#### Work task:
The string "giriş" appears in some lines of the data. Report how many, with no other words.

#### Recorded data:
*** Block opens ***
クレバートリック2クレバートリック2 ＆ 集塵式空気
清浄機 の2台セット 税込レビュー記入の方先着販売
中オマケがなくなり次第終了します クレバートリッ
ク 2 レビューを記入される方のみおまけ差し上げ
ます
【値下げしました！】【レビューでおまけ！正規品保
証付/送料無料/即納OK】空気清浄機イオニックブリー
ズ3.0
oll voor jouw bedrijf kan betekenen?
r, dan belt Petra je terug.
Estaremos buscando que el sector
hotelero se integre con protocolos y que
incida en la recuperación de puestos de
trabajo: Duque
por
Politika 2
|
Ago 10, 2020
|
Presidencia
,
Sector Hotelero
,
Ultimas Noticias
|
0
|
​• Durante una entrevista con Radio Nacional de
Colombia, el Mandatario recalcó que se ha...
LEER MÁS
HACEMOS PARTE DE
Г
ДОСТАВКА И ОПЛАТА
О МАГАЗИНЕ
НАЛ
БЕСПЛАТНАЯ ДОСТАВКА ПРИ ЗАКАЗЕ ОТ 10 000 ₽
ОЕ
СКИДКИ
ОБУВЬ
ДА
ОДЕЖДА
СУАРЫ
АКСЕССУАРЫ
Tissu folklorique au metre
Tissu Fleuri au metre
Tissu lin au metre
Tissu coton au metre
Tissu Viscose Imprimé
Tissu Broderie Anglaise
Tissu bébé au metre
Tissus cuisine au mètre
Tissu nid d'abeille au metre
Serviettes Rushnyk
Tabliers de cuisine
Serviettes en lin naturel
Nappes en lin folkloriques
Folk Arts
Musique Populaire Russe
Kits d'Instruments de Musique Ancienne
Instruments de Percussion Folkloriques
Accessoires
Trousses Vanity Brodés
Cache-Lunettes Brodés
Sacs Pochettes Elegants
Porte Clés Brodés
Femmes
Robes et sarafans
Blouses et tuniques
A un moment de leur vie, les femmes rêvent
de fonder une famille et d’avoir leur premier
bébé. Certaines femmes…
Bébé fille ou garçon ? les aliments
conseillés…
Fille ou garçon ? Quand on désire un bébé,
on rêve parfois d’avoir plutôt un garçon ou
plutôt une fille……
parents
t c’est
*** Block closes ***
*** Block opens ***
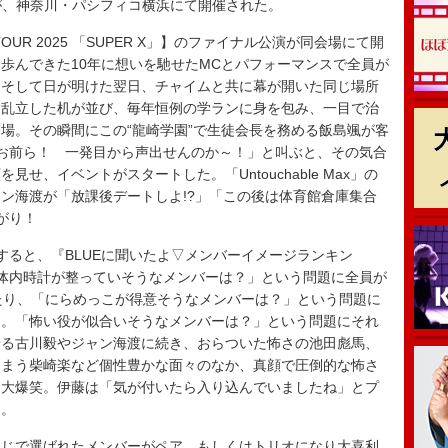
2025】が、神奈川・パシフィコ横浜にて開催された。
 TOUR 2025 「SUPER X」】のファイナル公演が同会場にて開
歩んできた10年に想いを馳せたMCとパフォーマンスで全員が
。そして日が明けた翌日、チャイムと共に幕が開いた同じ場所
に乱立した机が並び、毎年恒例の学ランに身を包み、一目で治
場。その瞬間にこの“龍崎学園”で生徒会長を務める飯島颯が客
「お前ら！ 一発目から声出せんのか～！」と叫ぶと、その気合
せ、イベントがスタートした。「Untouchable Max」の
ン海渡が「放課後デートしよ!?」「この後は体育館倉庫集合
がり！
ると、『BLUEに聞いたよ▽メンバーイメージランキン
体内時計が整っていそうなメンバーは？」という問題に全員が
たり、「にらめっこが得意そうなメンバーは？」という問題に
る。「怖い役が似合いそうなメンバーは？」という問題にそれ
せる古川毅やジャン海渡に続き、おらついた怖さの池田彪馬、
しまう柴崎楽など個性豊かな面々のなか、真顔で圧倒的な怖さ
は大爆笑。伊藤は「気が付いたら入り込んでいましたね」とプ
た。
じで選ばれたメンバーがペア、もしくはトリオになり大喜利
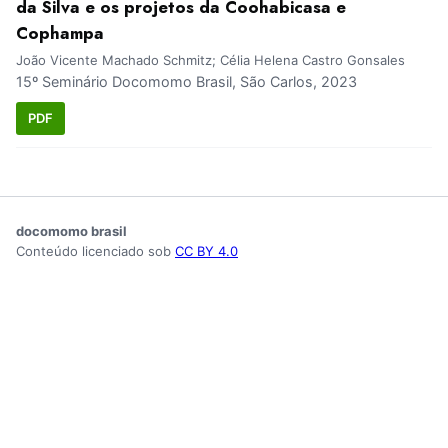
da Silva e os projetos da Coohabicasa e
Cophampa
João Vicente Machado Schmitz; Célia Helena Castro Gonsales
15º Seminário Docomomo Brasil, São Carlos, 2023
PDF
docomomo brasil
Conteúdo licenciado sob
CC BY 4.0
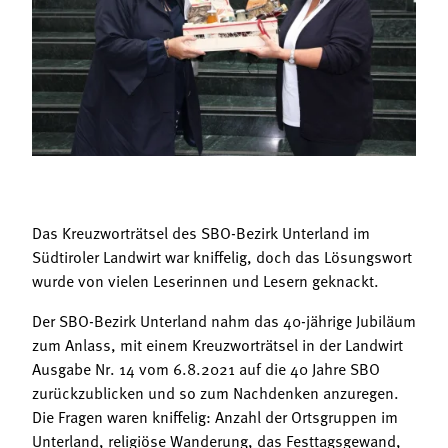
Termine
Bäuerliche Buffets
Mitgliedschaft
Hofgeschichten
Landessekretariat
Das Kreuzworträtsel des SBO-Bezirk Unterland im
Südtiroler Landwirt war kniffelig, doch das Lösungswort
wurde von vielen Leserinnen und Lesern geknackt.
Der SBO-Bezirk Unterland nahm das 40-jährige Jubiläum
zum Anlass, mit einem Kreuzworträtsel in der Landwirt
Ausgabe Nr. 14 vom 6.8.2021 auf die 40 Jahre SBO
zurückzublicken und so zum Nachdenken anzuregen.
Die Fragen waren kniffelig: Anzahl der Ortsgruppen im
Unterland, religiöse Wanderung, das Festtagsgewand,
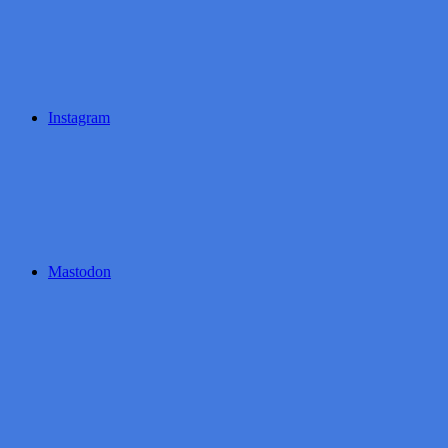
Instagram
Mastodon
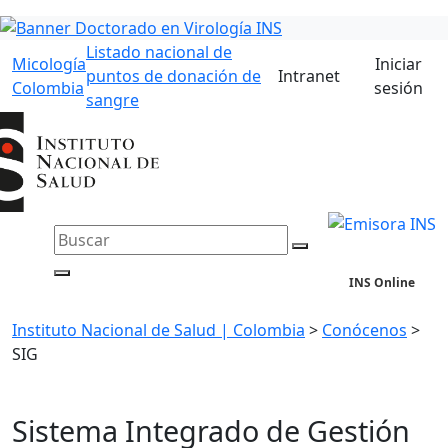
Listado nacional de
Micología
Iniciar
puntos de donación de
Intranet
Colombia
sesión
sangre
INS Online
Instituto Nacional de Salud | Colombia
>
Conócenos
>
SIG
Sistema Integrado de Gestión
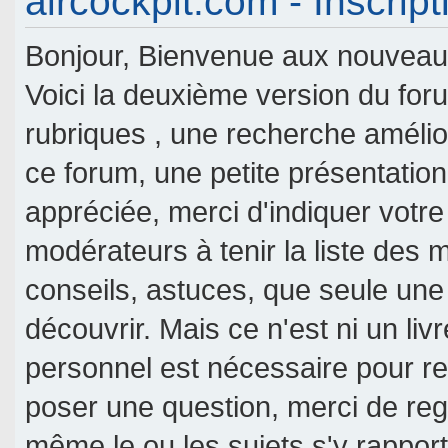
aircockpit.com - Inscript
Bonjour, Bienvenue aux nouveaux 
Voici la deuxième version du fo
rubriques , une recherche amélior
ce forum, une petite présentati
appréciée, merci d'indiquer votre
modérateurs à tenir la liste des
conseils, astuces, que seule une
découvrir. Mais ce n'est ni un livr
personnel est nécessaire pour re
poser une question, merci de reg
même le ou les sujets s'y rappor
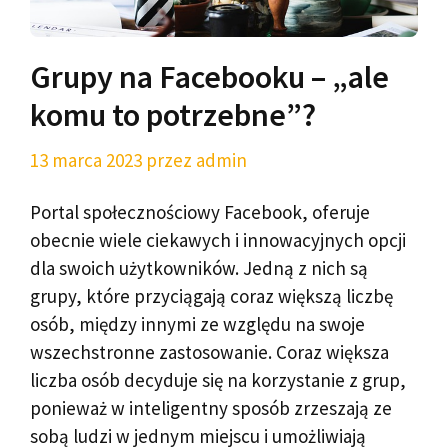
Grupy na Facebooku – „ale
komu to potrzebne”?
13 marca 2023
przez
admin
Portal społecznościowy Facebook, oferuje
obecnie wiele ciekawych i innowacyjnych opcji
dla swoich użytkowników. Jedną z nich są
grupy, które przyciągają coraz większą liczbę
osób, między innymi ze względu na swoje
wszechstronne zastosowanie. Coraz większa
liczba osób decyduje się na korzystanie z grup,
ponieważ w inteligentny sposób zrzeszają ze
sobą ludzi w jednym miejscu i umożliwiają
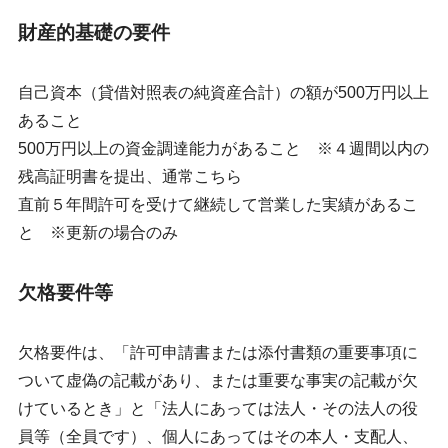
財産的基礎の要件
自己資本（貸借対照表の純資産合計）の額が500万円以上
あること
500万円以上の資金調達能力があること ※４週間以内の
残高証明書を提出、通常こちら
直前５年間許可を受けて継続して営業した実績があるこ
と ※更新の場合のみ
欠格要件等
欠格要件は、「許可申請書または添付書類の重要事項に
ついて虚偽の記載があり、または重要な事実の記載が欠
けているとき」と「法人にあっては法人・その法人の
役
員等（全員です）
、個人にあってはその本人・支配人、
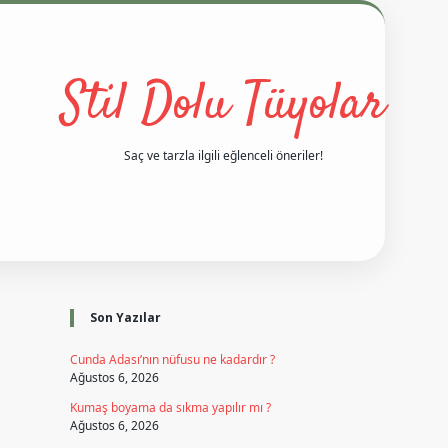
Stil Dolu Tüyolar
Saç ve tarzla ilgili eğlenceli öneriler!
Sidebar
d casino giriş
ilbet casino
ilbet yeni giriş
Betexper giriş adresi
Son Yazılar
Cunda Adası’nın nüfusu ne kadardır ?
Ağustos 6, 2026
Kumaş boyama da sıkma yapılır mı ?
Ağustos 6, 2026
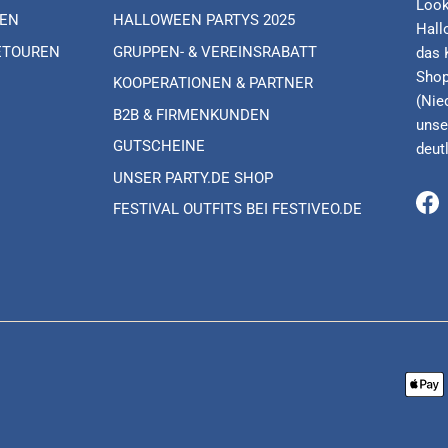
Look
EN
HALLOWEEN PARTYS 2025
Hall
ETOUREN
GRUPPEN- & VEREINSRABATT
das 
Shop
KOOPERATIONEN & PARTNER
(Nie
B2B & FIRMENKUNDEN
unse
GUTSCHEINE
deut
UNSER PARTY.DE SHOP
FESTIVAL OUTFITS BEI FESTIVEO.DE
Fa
*** Block closes ***
*** Block opens ***
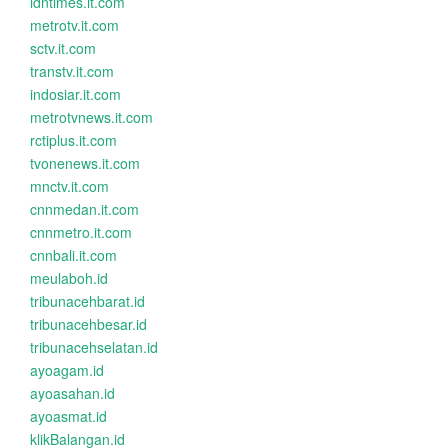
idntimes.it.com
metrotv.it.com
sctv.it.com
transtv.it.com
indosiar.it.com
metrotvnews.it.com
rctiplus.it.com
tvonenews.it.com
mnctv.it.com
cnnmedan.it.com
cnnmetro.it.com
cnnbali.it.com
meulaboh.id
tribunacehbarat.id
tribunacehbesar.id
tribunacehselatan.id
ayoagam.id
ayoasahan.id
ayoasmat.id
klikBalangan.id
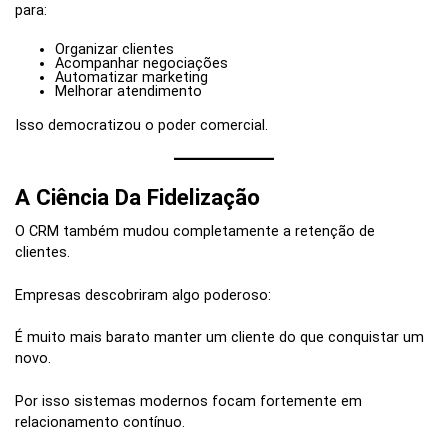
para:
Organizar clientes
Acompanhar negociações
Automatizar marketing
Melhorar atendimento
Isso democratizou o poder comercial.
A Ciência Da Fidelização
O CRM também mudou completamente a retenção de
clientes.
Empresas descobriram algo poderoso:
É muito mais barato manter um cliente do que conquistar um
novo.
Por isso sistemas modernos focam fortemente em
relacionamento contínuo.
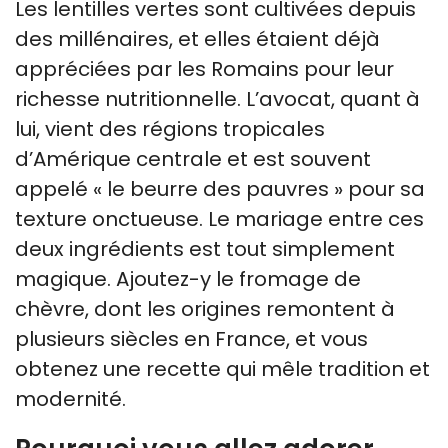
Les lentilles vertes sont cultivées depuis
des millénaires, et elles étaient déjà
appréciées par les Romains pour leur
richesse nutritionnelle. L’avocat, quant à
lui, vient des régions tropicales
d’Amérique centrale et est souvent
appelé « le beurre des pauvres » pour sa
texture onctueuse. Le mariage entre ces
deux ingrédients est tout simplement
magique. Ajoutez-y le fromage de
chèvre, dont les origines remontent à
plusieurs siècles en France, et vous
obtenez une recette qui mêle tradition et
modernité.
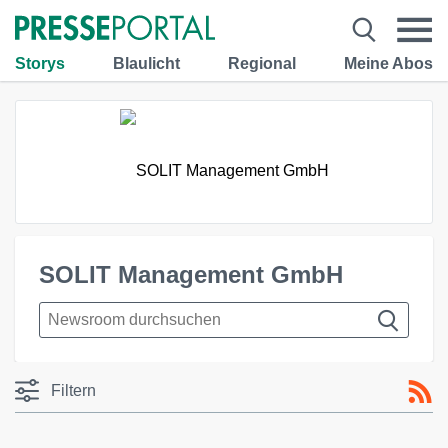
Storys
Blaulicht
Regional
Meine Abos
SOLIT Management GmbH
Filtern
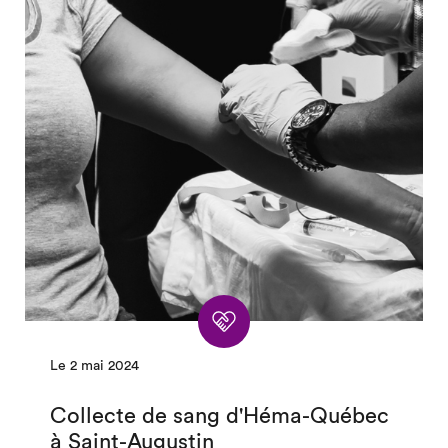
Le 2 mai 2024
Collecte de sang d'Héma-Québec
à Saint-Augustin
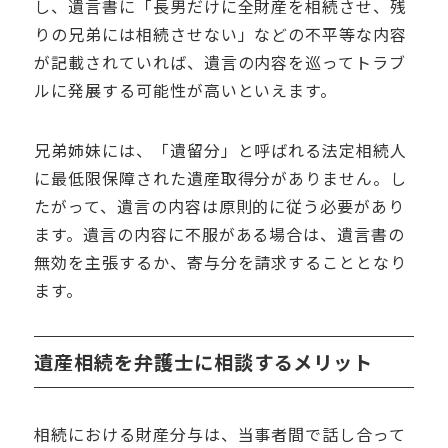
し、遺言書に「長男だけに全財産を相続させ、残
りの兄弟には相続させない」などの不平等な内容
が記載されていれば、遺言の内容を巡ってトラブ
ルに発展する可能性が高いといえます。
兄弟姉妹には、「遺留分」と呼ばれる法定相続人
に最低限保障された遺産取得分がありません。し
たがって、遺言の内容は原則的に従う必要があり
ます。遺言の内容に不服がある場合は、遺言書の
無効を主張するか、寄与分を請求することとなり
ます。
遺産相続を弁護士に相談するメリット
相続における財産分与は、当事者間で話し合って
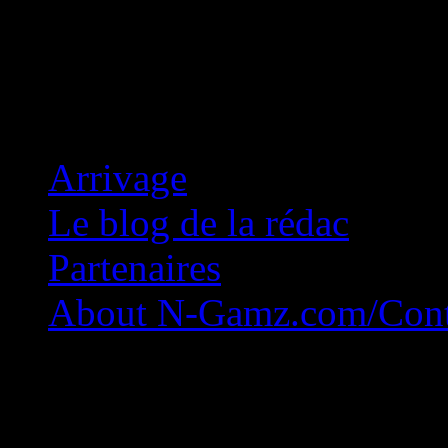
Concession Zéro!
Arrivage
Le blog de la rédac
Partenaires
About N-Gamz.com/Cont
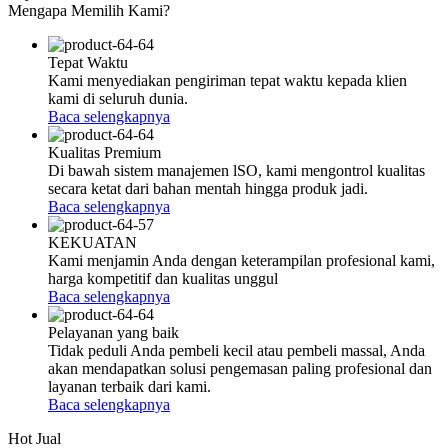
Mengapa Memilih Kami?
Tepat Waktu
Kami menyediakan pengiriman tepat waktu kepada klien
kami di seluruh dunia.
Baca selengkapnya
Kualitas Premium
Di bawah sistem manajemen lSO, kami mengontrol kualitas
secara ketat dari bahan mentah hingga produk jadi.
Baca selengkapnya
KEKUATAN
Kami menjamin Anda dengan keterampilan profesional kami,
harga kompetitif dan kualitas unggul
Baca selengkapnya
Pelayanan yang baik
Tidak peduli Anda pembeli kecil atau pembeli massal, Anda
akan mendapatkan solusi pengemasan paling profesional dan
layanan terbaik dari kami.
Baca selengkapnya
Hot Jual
*** Block closes ***
#### Your solution:
3